• _Work instruction_
Drop the pictures, then extract the listing word for word.

• _Raw data_
:::::
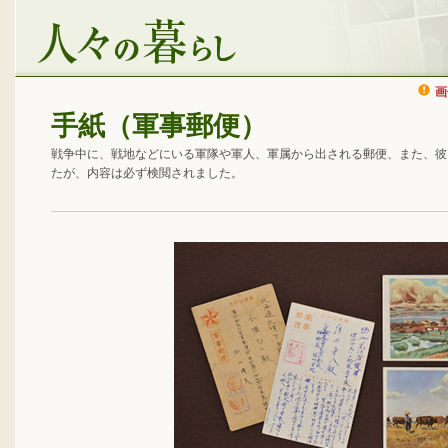
画
手紙（軍事郵便）
戦争中に、戦地などにいる軍隊や軍人、軍属から出される郵便、また、彼
たが、内容は必ず検閲されました。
:::::
• _Output_
画
手紙（軍事郵便）
戦争中に、戦地などにいる軍隊や軍人、軍属から出される郵便、また、彼
たが、内容は必ず検閲されました。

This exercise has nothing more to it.